Forty Years in Chandler’s Ford – a Journal (Part 87)

Hedgehog action; mothing on Romney Marsh; a tour of the Queen Elizabeth; a plague of crickets; 50lb of blackberries; one of the “greats” of British botany, and a shifting wedding ceremony.

August 5th 1957:

Early this afternoon Jean Hockridge referred to as me in to see a baby hedgehog, which she had discovered in her drain, soaked by very popular water and soapsuds from her washer. The little creature seemed little the more severe and was drying off in the nice and cozy sunshine.

Gran has extra to put in writing about a hedgehog that evening, saying:

…I discovered a younger hedgehog getting ready a hole on the backside of the backyard for his bed. He was nibbling off scraps of leaves and dry stems and carrying them to the doorway of the opening.  When he had collected a little pile, he went into the opening, the place I noticed his back shifting as if he have been scrabbling about, and then turned spherical and, together with his entrance paws, drew in the herbage he had collected together.

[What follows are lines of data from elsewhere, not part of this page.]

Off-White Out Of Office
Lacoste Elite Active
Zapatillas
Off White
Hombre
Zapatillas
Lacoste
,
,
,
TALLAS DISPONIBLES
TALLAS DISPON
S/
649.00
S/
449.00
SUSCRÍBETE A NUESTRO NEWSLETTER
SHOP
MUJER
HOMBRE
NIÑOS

Gran continues the apparently ill-advised nightly follow of placing out bread and milk for the native hedgehogs, which she started several years in the past, and naturally, the backyard’s birds anticipate to be fed daily, as she notes on the eighth:

A Green Woodpecker yaffled loudly down the garden early and a Robin got here into the kitchen throughout breakfast.  The clatter of spoons or teacups is all the time a sign for the birds to crowd round the kitchen window – they assume it’s time their meals was served also!

“A Robin came into the kitchen” – Picture by Mark Robinson by way of Flickr.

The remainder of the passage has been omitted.